A proposta do Nomad é agendar workloads em nós disponíveis. Ele não tenta resolver tudo sozinho; para service discovery, rede e segredos, costuma ser combinado com Consul e Vault. Isso cria arquitetura modular, boa para times que querem escolher as peças com cuidado.
Workloads variados
Nomad executa containers Docker, executáveis, Java, QEMU e tarefas batch. Isso é útil em ambientes mistos, onde nem tudo está containerizado. Um mesmo cluster pode rodar API, worker, cron, job de processamento e serviço interno.
Jobs declarativos
Os workloads são descritos em arquivos de job. Neles ficam grupos, tasks, recursos, variáveis, checks, portas e estratégia de atualização. Essa declaração ajuda a versionar infraestrutura e revisar mudanças antes do deploy.
Clusters pequenos
Em ambientes menores, comece com poucos nós e workloads de baixo risco. Planeje backup de configuração, monitoramento e procedimento de rollback.
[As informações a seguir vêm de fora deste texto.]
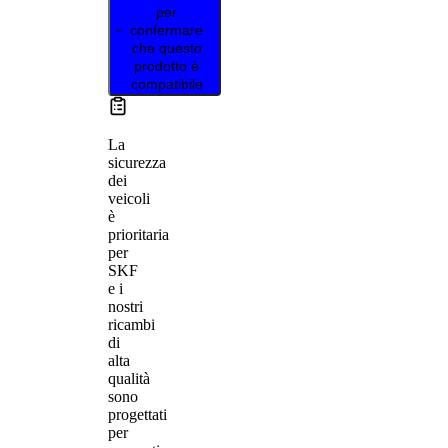
per
confermare
che questo
prodotto è
compatibile
La
sicurezza
dei
veicoli
è
prioritaria
per
SKF
e i
nostri
ricambi
di
alta
qualità
sono
progettati
per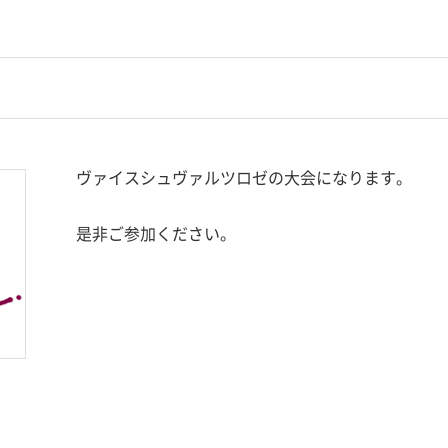
ヴァイスシュヴァルツロゼの大会になります。
是非ご参加ください。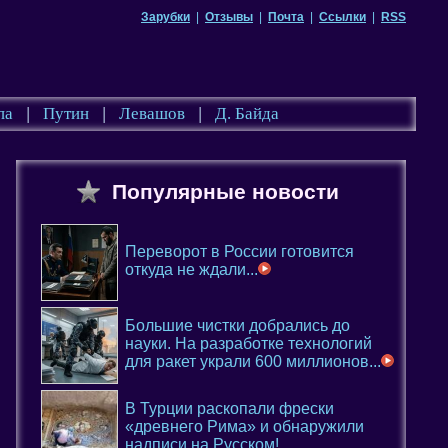
Зарубки
|
Отзывы
|
Почта
|
Ссылки
|
RSS
па
|
Путин
|
Левашов
|
Д. Байда
Популярные новости
Переворот в России готовится
откуда не ждали...
Большие чистки добрались до
науки. На разработке технологий
для ракет украли 600 миллионов...
В Турции раскопали фрески
«древнего Рима» и обнаружили
надписи на Русском!...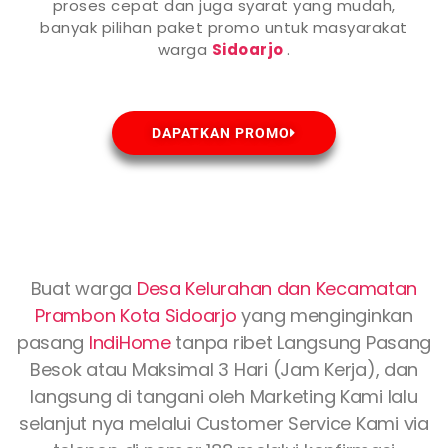
proses cepat dan juga syarat yang mudah,
banyak pilihan paket promo untuk masyarakat
warga
Sidoarjo
.
DAPATKAN PROMO
Buat warga
Desa Kelurahan dan Kecamatan
Prambon Kota
Sidoarjo
yang menginginkan
pasang
IndiHome
tanpa ribet Langsung Pasang
Besok atau Maksimal 3 Hari (Jam Kerja), dan
langsung di tangani oleh Marketing Kami lalu
selanjut nya melalui Customer Service Kami via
Orquestração adiciona poder, mas também adiciona camada operacional.
Integração com Consul
Com Consul, serviços registrados podem ser descobertos por DNS ou API. Isso evita hardcode de IP e melhora deploys. Ainda assim, health checks precisam representar saúde real da aplicação, não apenas porta aberta.
Referência
A documentação oficial do Nomad explica arquitetura, jobs e operação.
Conclusão
Nomad pode ser uma boa etapa entre Compose e Kubernetes. Em VPS e dedicados, ele oferece orquestração com curva menor, desde que a equipe entenda suas dependências e monitore o cluster.